Task prompt
I would like the number of lines in the data that contain the word "Квесты". Please give that number alone.

Excerpted data

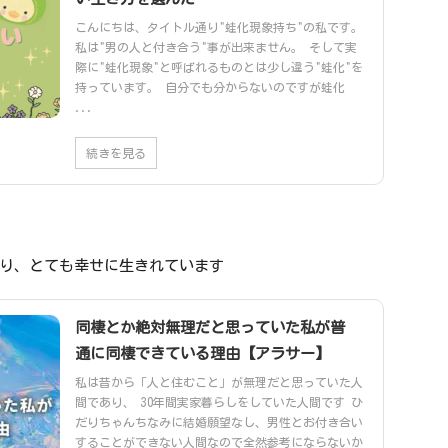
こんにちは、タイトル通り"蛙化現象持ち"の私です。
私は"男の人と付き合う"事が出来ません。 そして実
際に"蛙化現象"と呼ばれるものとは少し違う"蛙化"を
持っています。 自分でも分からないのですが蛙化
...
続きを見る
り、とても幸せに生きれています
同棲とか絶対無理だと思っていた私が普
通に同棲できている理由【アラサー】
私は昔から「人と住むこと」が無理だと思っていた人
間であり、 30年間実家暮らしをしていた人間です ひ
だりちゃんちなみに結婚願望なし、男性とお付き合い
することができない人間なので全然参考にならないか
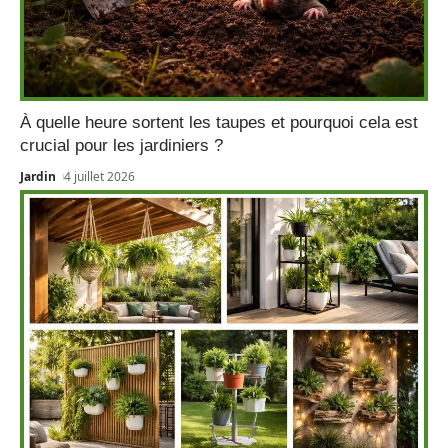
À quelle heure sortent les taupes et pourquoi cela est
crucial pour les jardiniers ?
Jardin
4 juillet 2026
---
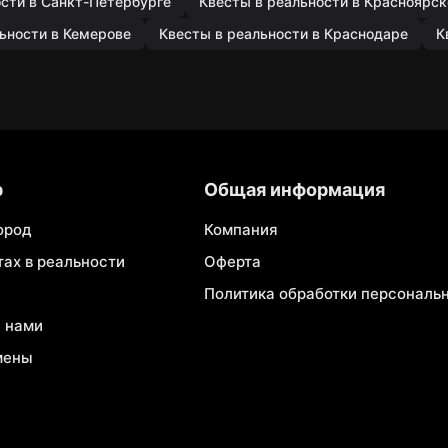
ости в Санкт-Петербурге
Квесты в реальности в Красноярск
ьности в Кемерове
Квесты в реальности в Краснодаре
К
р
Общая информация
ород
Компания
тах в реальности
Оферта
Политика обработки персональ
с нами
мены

Answer box
2